G-7 Finance ministers to intervene, prop up Japanese yen
The Group of Seven (G-7) Finance ministers had agreed to intervene in the markets to stabilise the Japanese yen that would help hasten the economic recovery efforts of the country as it struggles to rebuild after the devastating earthquake.
In a concerted effort to ease the impact of the devastating earthquake in Japan to the rest of the global economies, members of the G-7 developed nations will jointly sell the yen as their markets open today.
Japan's Finance Minister Yoshiko Noda told reporters in Tokyo today that this has been agreed upon in this morning's video conference meeting initiated by France Finance Minister Christine Lagarde.

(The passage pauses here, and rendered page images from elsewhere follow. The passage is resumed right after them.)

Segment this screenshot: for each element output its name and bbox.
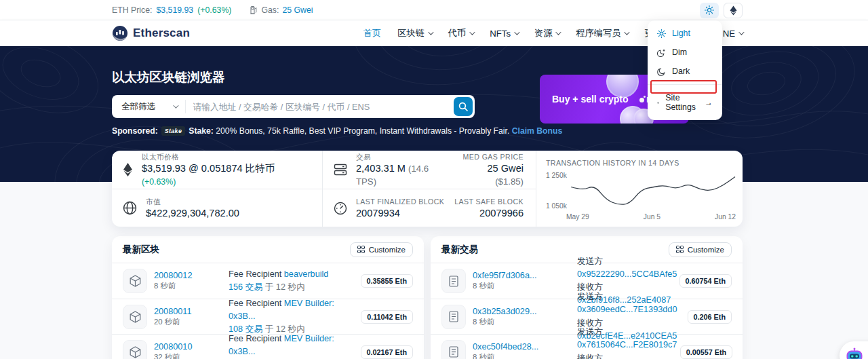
eth-price-stat-label: 以太币价格 [142,152,310,162]
from-label: 发送方 [577,327,603,337]
nav-partially-hidden-item[interactable]: NE [723,29,743,39]
nav-developers[interactable]: 程序编写员 [576,27,628,39]
med-gas-value[interactable]: 25 Gwei ($1.85) [458,162,524,187]
gear-icon [657,98,659,107]
document-icon [441,305,466,329]
chevron-down-icon [428,29,433,35]
moon-icon [657,67,666,76]
transactions-label: 交易 [356,152,449,162]
brand-name: Etherscan [133,26,190,40]
chart-xtick-2: Jun 5 [644,213,660,221]
latest-transactions-panel: 最新交易 Customize 0xfe95f7d306a... 8 秒前 [431,236,743,359]
site-settings-menu-item[interactable]: Site Settings → [648,88,722,117]
theme-option-dark[interactable]: Dark [648,62,722,81]
search-filter-select[interactable]: 全部筛选 [112,95,185,118]
tx-value-badge[interactable]: 0.206 Eth [688,310,732,324]
eth-price-stat-value[interactable]: $3,519.93 @ 0.051874 比特币 (+0.63%) [142,162,310,187]
finalized-block-value[interactable]: 20079934 [356,207,444,219]
chart-line [569,173,737,211]
etherscan-logo-icon [112,25,128,41]
latest-transactions-title: 最新交易 [441,244,478,256]
tx-value-badge[interactable]: 0.00557 Eth [680,345,732,359]
chart-xtick-3: Jun 12 [715,213,736,221]
tx-hash-link[interactable]: 0xfe95f7d306a... [473,271,537,280]
robot-icon [846,347,863,359]
block-reward-badge[interactable]: 0.35855 Eth [361,274,413,288]
stats-col-price: 以太币价格 $3,519.93 @ 0.051874 比特币 (+0.63%) … [112,151,322,227]
nav-tokens[interactable]: 代币 [448,27,473,39]
chevron-down-icon [738,29,744,35]
network-stats-card: 以太币价格 $3,519.93 @ 0.051874 比特币 (+0.63%) … [112,151,743,227]
claim-bonus-link[interactable]: Claim Bonus [512,126,563,136]
site-header: Etherscan 首页 区块链 代币 NFTs 资源 程序编写员 更多 NE [0,20,868,46]
topbar: ETH Price: $3,519.93 (+0.63%) Gas: 25 Gw… [0,0,868,20]
blocks-customize-button[interactable]: Customize [350,242,413,257]
block-row: 20080012 8 秒前 Fee Recipient beaverbuild … [112,263,424,299]
gas-pump-icon [250,6,258,14]
market-cap-value[interactable]: $422,929,304,782.00 [146,207,239,219]
moonpay-logo-icon [639,98,644,102]
from-label: 发送方 [577,292,603,301]
theme-option-dim[interactable]: Dim [648,43,722,62]
transaction-row: 0xec50f4bed28... 8 秒前 发送方 0x7615064C...F… [431,334,743,359]
chevron-down-icon [514,29,519,35]
tx-hash-link[interactable]: 0x3b25a3d029... [473,307,537,316]
arrow-right-icon: → [705,98,713,107]
block-cube-icon [123,269,147,293]
chart-xtick-1: May 29 [566,213,589,221]
block-txns-link[interactable]: 156 交易 [229,282,262,292]
theme-option-light[interactable]: Light [648,24,722,43]
fee-recipient-link[interactable]: beaverbuild [284,269,329,279]
nav-blockchain[interactable]: 区块链 [397,27,432,39]
med-gas-label: MED GAS PRICE [458,152,524,162]
divider [648,84,722,85]
from-address-link[interactable]: 0x3609eedC...7E1393dd0 [577,305,677,314]
from-address-link[interactable]: 0x95222290...5CC4BAfe5 [577,269,677,279]
sun-icon [705,5,714,15]
block-number-link[interactable]: 20080010 [154,342,192,352]
transactions-value[interactable]: 2,403.31 M (14.6 TPS) [356,162,449,187]
eth-price-value[interactable]: $3,519.93 [156,5,193,15]
med-gas-usd: ($1.85) [495,176,524,187]
block-number-link[interactable]: 20080012 [154,271,192,280]
search-bar: 全部筛选 [112,95,475,118]
from-label: 发送方 [577,257,603,266]
chevron-down-icon [469,29,475,35]
block-cube-icon [123,340,147,359]
to-label: 接收方 [577,354,603,359]
fee-recipient-label: Fee Recipient [229,299,281,308]
nav-nfts[interactable]: NFTs [490,29,518,39]
nav-resources[interactable]: 资源 [534,27,559,39]
server-icon [334,163,347,176]
etherscan-logo[interactable]: Etherscan [112,25,190,41]
tx-age: 8 秒前 [473,281,537,291]
block-reward-badge[interactable]: 0.02167 Eth [361,345,413,359]
fee-recipient-label: Fee Recipient [229,269,281,279]
grid-icon [357,246,365,253]
block-duration: 于 12 秒内 [265,282,305,292]
sponsor-text: 200% Bonus, 75k Raffle, Best VIP Program… [216,126,509,136]
block-number-link[interactable]: 20080011 [154,307,192,316]
safe-block-value[interactable]: 20079966 [454,207,524,219]
latest-blocks-panel: 最新区块 Customize 20080012 8 秒前 [112,236,424,359]
chart-ytick-top: 1 250k [546,172,567,179]
block-cube-icon [123,305,147,329]
nav-home[interactable]: 首页 [363,27,381,39]
search-button[interactable] [454,97,473,116]
stats-col-transactions: 交易 2,403.31 M (14.6 TPS) MED GAS PRICE 2… [322,151,536,227]
market-cap-label: 市值 [146,197,239,207]
document-icon [441,269,466,293]
tx-value-badge[interactable]: 0.60754 Eth [679,274,732,288]
from-address-link[interactable]: 0x7615064C...F2E8019c7 [577,340,677,349]
network-selector-button[interactable] [724,3,743,18]
search-input[interactable] [186,102,454,112]
eth-price-change: (+0.63%) [197,5,231,15]
tx-hash-link[interactable]: 0xec50f4bed28... [473,342,538,352]
block-age: 20 秒前 [154,317,192,327]
gas-value[interactable]: 25 Gwei [282,5,313,15]
sun-icon [657,29,666,38]
eth-price-stat-change: (+0.63%) [142,177,176,187]
block-reward-badge[interactable]: 0.11042 Eth [361,310,413,324]
document-icon [441,340,466,359]
theme-toggle-button[interactable] [700,3,719,18]
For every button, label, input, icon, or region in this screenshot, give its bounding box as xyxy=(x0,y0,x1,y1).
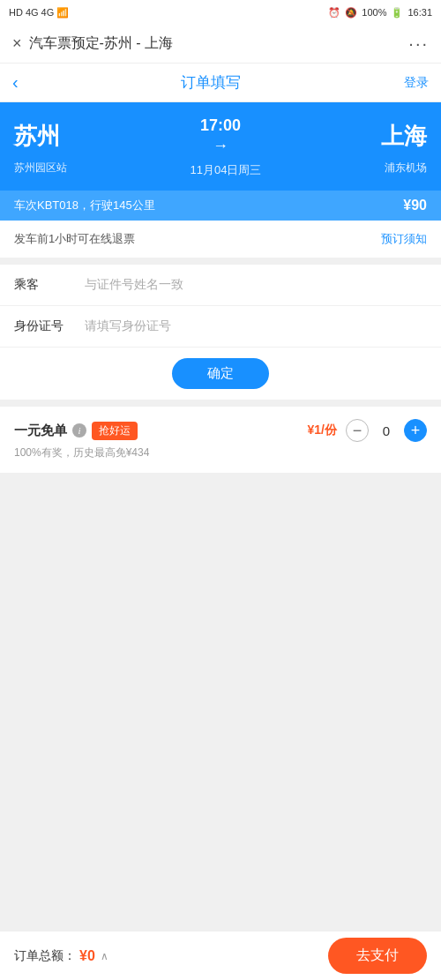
ticket-price: ¥90 xyxy=(403,198,427,213)
status-bar: HD 4G 4G 📶 ⏰ 🔕 100% 🔋 16:31 xyxy=(0,0,441,25)
to-station: 浦东机场 xyxy=(385,161,427,178)
title-bar: × 汽车票预定-苏州 - 上海 ··· xyxy=(0,25,441,64)
promo-info-icon[interactable]: i xyxy=(72,423,86,438)
time-display: 16:31 xyxy=(407,7,432,18)
route-arrow: → xyxy=(213,137,228,155)
alarm-icon: ⏰ xyxy=(328,7,340,19)
passenger-label: 乘客 xyxy=(14,277,85,293)
passenger-input[interactable]: 与证件号姓名一致 xyxy=(85,277,427,293)
login-button[interactable]: 登录 xyxy=(404,75,429,91)
to-city: 上海 xyxy=(381,121,427,152)
train-info-label: 车次KBT018，行驶145公里 xyxy=(14,198,155,213)
passenger-row: 乘客 与证件号姓名一致 xyxy=(0,265,441,306)
promo-price: ¥1/份 xyxy=(308,423,337,438)
id-label: 身份证号 xyxy=(14,318,85,334)
promo-subtitle: 100%有奖，历史最高免¥434 xyxy=(14,445,427,460)
order-total: 订单总额： ¥0 ∧ xyxy=(14,948,108,964)
battery-level: 100% xyxy=(362,7,386,18)
from-city: 苏州 xyxy=(14,121,60,152)
wifi-icon: 📶 xyxy=(56,7,69,19)
promo-plus-button[interactable]: + xyxy=(404,419,427,442)
promo-badge[interactable]: 抢好运 xyxy=(92,422,138,440)
refund-link[interactable]: 预订须知 xyxy=(381,231,427,247)
refund-notice: 发车前1小时可在线退票 预订须知 xyxy=(0,221,441,265)
status-right: ⏰ 🔕 100% 🔋 16:31 xyxy=(328,7,432,19)
promo-section: 一元免单 i 抢好运 ¥1/份 − 0 + 100%有奖，历史最高免¥434 xyxy=(0,407,441,480)
form-section: 乘客 与证件号姓名一致 身份证号 请填写身份证号 确定 xyxy=(0,265,441,407)
pay-button[interactable]: 去支付 xyxy=(328,938,427,974)
route-card: 苏州 17:00 → 上海 苏州园区站 11月04日周三 浦东机场 xyxy=(0,102,441,191)
mute-icon: 🔕 xyxy=(345,7,357,19)
from-station: 苏州园区站 xyxy=(14,161,67,178)
status-left: HD 4G 4G 📶 xyxy=(9,7,69,19)
id-input[interactable]: 请填写身份证号 xyxy=(85,318,427,334)
depart-time: 17:00 xyxy=(200,116,241,135)
network-icon: HD xyxy=(9,7,23,18)
nav-title: 订单填写 xyxy=(181,72,241,93)
total-label: 订单总额： xyxy=(14,948,76,964)
close-icon[interactable]: × xyxy=(12,34,22,53)
promo-count: 0 xyxy=(377,423,395,438)
confirm-button[interactable]: 确定 xyxy=(172,358,269,389)
back-button[interactable]: ‹ xyxy=(12,72,19,93)
nav-bar: ‹ 订单填写 登录 xyxy=(0,64,441,102)
main-content xyxy=(0,480,441,780)
confirm-row: 确定 xyxy=(0,348,441,400)
id-row: 身份证号 请填写身份证号 xyxy=(0,306,441,348)
train-info-row: 车次KBT018，行驶145公里 ¥90 xyxy=(0,191,441,221)
bottom-bar: 订单总额： ¥0 ∧ 去支付 xyxy=(0,931,441,980)
page-title: 汽车票预定-苏州 - 上海 xyxy=(29,34,174,53)
battery-icon: 🔋 xyxy=(391,7,403,19)
route-date: 11月04日周三 xyxy=(191,162,262,178)
total-price: ¥0 xyxy=(79,948,95,964)
more-button[interactable]: ··· xyxy=(408,34,429,54)
chevron-up-icon[interactable]: ∧ xyxy=(101,950,108,962)
refund-text: 发车前1小时可在线退票 xyxy=(14,231,135,247)
title-bar-left: × 汽车票预定-苏州 - 上海 xyxy=(12,34,173,53)
signal-icon: 4G 4G xyxy=(26,7,54,18)
promo-minus-button[interactable]: − xyxy=(346,419,369,442)
promo-title: 一元免单 xyxy=(14,423,67,439)
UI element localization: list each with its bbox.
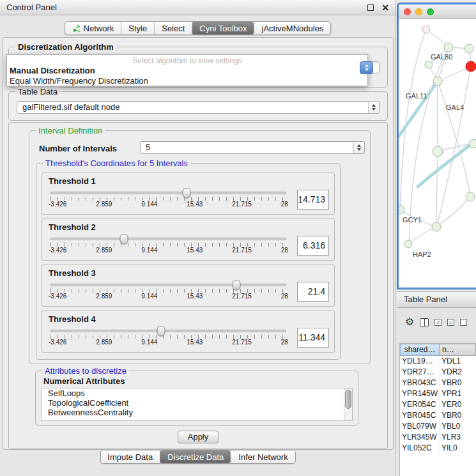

The Japanese government started with the intervention and the currency was down 3.1 percent against the dollar in Tokyo trading as of 9:34 a.m.
The G-7 said in a joint statement after a conference call of its finance ministers and central bank chiefs that it will "provide any needed cooperation" with Japan.
Japan's central bank also said in a statement that it will pursue "powerful monetary easing" as policy makers deemed it necessary to exert more effort to prevent the world's third largest economy from falling into a recession.
A stronger Japanese yen would be more harmful to the rehabilitation efforts and economic recovery of Japan as it relies heavily in its exports sector.